■ Task statement: In the data that follows, determine how many lines contain the word "Super", and give only that number.

+++++

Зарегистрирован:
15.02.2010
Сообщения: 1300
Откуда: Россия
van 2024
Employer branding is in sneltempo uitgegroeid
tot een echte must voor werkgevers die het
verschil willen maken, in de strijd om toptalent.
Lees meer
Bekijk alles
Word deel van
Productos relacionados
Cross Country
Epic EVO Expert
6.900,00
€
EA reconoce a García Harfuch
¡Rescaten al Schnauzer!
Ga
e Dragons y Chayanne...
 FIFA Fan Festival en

+++++

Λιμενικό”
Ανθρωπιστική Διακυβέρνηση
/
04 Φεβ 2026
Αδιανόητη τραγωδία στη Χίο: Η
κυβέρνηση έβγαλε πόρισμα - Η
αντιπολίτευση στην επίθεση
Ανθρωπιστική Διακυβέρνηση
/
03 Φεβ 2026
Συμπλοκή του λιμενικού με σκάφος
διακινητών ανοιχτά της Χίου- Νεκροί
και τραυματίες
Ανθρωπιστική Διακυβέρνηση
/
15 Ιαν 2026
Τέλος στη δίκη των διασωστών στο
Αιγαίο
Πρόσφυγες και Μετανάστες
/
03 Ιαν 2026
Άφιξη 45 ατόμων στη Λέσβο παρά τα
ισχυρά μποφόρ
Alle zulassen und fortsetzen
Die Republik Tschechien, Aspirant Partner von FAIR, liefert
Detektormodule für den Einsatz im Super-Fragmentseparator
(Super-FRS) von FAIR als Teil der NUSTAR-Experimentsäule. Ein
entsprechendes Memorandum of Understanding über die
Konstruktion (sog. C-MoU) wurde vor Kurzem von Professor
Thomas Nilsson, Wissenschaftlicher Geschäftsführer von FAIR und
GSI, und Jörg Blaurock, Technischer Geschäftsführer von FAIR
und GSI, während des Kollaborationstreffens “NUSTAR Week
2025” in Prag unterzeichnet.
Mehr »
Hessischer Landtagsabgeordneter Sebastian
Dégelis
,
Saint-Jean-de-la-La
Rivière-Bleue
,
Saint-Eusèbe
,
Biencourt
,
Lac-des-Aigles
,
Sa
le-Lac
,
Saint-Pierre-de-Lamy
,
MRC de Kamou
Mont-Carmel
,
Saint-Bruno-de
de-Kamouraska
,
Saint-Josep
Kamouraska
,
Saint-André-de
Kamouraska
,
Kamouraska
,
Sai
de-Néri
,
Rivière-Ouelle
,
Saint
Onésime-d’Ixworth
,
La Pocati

+++++

■ Your response: 2